City pledges TIF revenue for downtown project

An artist’s rendition of the Columbus downtown multifamily urban grocer project.

Republic file photo

City officials have approved another step in the city’s contribution to the downtown multifamily urban grocer project.

The Columbus Redevelopment Commission approved a resolution pledging tax increment revenues to pay economic development tax increment revenue bonds.

Earlier this month, Columbus City Council approved issuing up to $11 million in bonds for the mixed-use development.

“The redevelopment’s role in this resolution would be to pledge the Central TIF to the repayment of the bond,” said Bruce Donaldson with Barnes & Thornburg.

According to a memo from Redevelopment Director Heather Pope, the estimated cost of the mixed use development is about $40 million and the developer, Flaherty & Collins, will pay about 71% of the cost.

The city agreed to invest $11.8 million into the development under the project agreement, Donaldson said. City officials have said in the past that the development’s property tax dollars will reimburse the city for its contribution. The redevelopment commission has also committed to selling property for the development at minimal cost to the developer.

The multifamily urban grocer development will include approximately 200 market rate apartments and an urban grocer facility at the southeast corner of Lafayette Avenue and Second Street.
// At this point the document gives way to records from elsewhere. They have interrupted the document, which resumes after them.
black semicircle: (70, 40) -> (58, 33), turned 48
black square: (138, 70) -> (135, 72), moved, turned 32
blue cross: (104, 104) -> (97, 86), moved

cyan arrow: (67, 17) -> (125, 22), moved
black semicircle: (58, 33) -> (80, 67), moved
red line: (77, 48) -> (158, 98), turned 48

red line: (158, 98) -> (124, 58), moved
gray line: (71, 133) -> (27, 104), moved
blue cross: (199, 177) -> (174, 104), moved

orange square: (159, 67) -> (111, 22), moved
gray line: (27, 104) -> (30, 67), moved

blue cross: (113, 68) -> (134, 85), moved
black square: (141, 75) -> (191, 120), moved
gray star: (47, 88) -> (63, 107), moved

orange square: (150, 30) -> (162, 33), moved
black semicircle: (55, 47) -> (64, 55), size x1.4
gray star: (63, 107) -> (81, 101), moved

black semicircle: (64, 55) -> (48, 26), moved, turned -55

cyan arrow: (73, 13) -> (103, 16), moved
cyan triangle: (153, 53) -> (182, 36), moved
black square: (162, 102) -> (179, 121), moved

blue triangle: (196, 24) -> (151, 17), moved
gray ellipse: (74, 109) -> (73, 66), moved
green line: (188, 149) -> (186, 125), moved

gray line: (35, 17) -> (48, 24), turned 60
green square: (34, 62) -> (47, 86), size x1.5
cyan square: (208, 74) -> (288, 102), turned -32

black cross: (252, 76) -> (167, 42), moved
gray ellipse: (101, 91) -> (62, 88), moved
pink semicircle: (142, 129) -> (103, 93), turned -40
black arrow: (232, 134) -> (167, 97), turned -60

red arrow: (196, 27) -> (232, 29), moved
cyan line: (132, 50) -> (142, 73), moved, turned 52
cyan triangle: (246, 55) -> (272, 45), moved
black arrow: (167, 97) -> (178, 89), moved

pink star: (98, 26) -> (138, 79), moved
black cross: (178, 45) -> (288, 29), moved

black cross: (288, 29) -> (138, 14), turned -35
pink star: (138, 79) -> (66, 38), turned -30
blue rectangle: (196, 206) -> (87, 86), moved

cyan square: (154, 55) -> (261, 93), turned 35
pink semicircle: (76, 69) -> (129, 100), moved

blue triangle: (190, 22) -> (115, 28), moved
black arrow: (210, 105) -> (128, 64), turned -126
The endeavor started out as part of a larger joint project. Originally, when the city was considering developers for its hotel conference center project, companies were told that they could get “bonus points” if they brought a multifamily urban grocer partner to the city as well.

For the hotel conference center development, the city chose Sprague Hotel Developers, who partnered with Flaherty & Collins (with the latter company providing the multifamily urban grocer piece).

However, because of the pandemic, the multifamily urban grocer project and the city’s plans for a hotel conference center were later split off into two separate projects, rather than taking place simultaneously.

In updating the commission on the multifamily urban grocer’s progress, Pope reported that utilities details are being determined, and a subdivision application is in the works so that property lines can be vacated before construction.

She added that the Indiana Brownfields Program has remediated the former Bob’s Car Wash location, which is part of the project site.

“We are awaiting their ‘no further action’ letter,” said Pope. “Their ‘no further action’ letters are about 150 days out. So we will not get that letter in our hands prior to closing. However, that should not hold up the closing, which is still anticipated to take place around Dec. 15.”